= Drug-induced hyperthermia =

Symptom

Drug-induced fever is a symptom of an adverse drug reaction wherein the administration of drugs intended to help a patient causes a hypermetabolic state resulting in fever. The drug may interfere with heat dissipation peripherally, increase the rate of metabolism, evoke a cellular or humoral immune response, mimic endogenous pyrogen, or damage tissues.

==Triggers==
- Directly caused by the drug, e.g. lamotrigine, progesterone, or chemotherapeutics causing tumor necrosis
- Possible side effect of stimulants and entactogens (e.g. cocaine, MDMA, methamphetamine, PMA, 4-MTA)
- As an adverse reaction to drugs, e.g. antibiotics or sulfa drugs.
- After drug discontinuation, e.g. heroin or fentanyl withdrawal
- Neuroleptic malignant syndrome; rare, life-threatening hyperpyrexia caused by antidopaminergic drugs (mostly antipsychotics) e.g.
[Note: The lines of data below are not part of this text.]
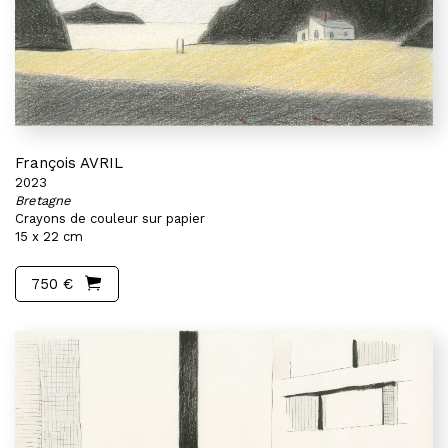
François AVRIL
2023
Bretagne
Crayons de couleur sur papier
15 x 22 cm
750 €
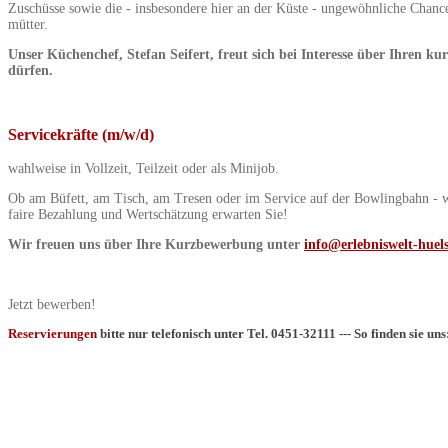
Zuschüsse sowie die - insbesondere hier an der Küste - ungewöhnliche Chan
mütter.
Unser Küchenchef, Stefan Seifert, freut sich bei Interesse über Ihren 
dürfen.
Servicekräfte (m/w/d)
wahlweise in Vollzeit, Teilzeit oder als Minijob.
Ob am Büfett, am Tisch, am Tresen oder im Service auf der Bowlingbahn - wir
faire Bezahlung und Wertschätzung erwarten Sie!
Wir freuen uns über Ihre Kurzbewerbung unter
info@erlebniswelt-huels
Jetzt bewerben!
Reservierungen
bitte nur telefonisch unter Tel. 0451-32111 --- So finden sie uns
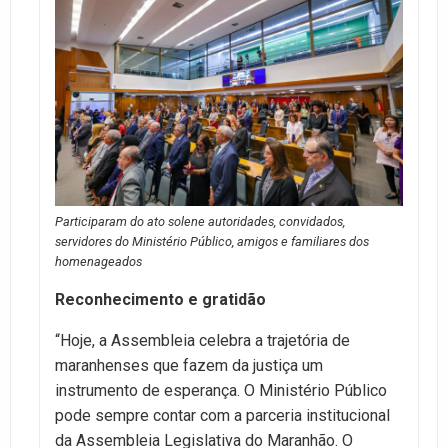
Participaram do ato solene autoridades, convidados,
servidores do Ministério Público, amigos e familiares dos
homenageados
Reconhecimento e gratidão
“Hoje, a Assembleia celebra a trajetória de
maranhenses que fazem da justiça um
instrumento de esperança. O Ministério Público
pode sempre contar com a parceria institucional
da Assembleia Legislativa do Maranhão. O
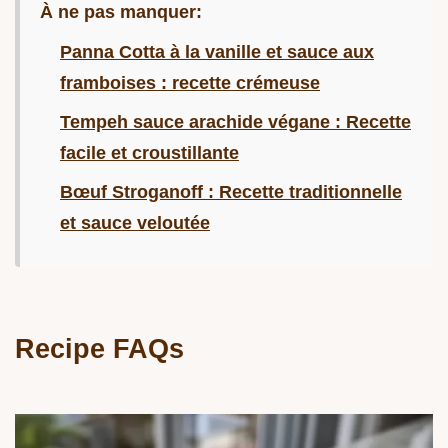
À ne pas manquer:
Panna Cotta à la vanille et sauce aux
framboises : recette crémeuse
Tempeh sauce arachide végane : Recette
facile et croustillante
Bœuf Stroganoff : Recette traditionnelle
et sauce veloutée
Recipe FAQs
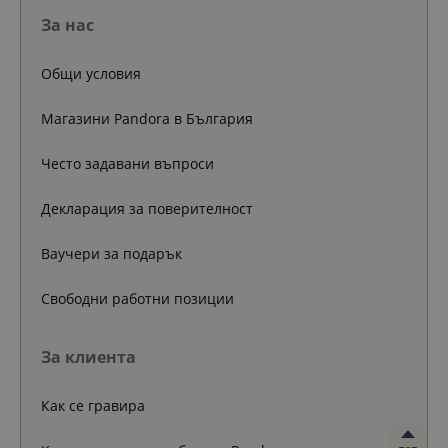
За нас
Общи условия
Магазини Pandora в България
Често задавани въпроси
Декларация за поверителност
Ваучери за подарък
Свободни работни позиции
За клиента
Как се гравира
топ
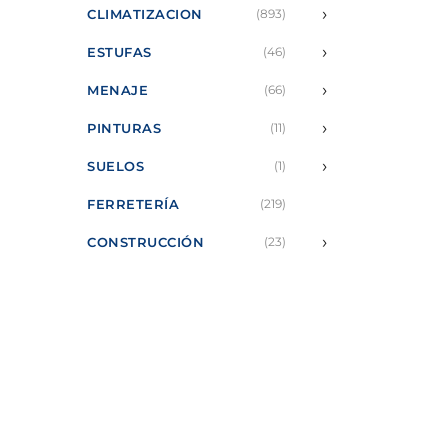
›
CLIMATIZACION
(893)
›
ESTUFAS
(46)
›
MENAJE
(66)
›
PINTURAS
(11)
›
SUELOS
(1)
FERRETERÍA
(219)
›
CONSTRUCCIÓN
(23)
Haloperidol, Chlorpromazine
- Serotonin syndrome; excessive serotonergic activity due usually to combined use of serotonergic drugs (e.g. antidepressants, stimulants, triptans)
- 5HT2A agonists, e.g. psilocybin or LSD
- Malignant hyperthermia

==Clinical treatment==
The primary treatment strategy is to eliminate or discontinue the offensive agent. Supportive therapy, such as ice packs, may be provided to get the body temperature within physiologic range. In severe cases, when the fever is high enough (generally at or above ~104°F or 40°C), aggressive cooling such as an ice bath and pharmacologic therapy such as benzodiazepines may be deemed appropriate.